そこには、じいちゃんしか使わないであろう山道を1時間くらい入ったところに小さな沼がある。
それは春の終り頃だった。
枝を鉈で落としながら道を確保していると、軍手をしている手から鉈がすっぽ抜けて沼に落ちた。
今まで沼は危ないからと近寄らなかったが、大事な道具だったので仕方なく沼のほとりに立った。
沼の大きさは、広いところでも直径5メートルくらい。
水の色は泥で黒く、浮き草のようなものもたくさん浮いていて底が見えない。
近くの手頃な木の枝を折って水を突いてみたが、枝の先はズブズブと沼に飲まれていつまでも底につかない。
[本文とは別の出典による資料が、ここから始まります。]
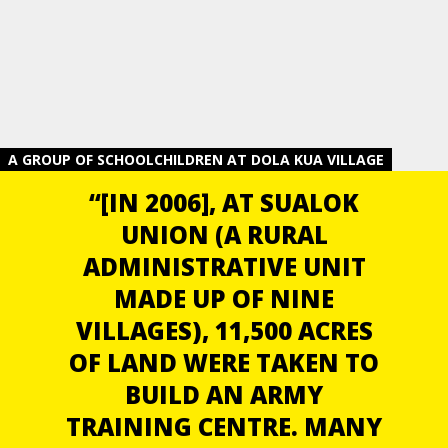
A GROUP OF SCHOOLCHILDREN AT DOLA KUA VILLAGE
“[IN 2006], AT SUALOK
UNION (A RURAL
ADMINISTRATIVE UNIT
MADE UP OF NINE
VILLAGES), 11,500 ACRES
OF LAND WERE TAKEN TO
BUILD AN ARMY
TRAINING CENTRE. MANY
じいちゃんはすぐ諦め、もと来た道を引き返し、釣り堀で使うような柄の長いタモ網を持って沼に戻った。
すると、沼のほとりにある小さい岩の上に、鍋のフタと錆びた糸きりバサミが置いてあった。
それを見たじいちゃんは思わず「これじゃない」と言ったが、気味が悪いからすぐ引き返した。
翌日、再びタモ網を持って確認しに行くと、鍋のフタと糸きりバサミは無くなっていて、(代わりに?)岩の側の桑の木にじいちゃんの鉈が刺さっていたそうな。
前日に探した時は見つからなかったし、水に落ちる音も確かに聞いたので、てっきり沼の中に落ちたとばかり思っていたそうだが、結局は「よく分からん」と言って首を傾げていた。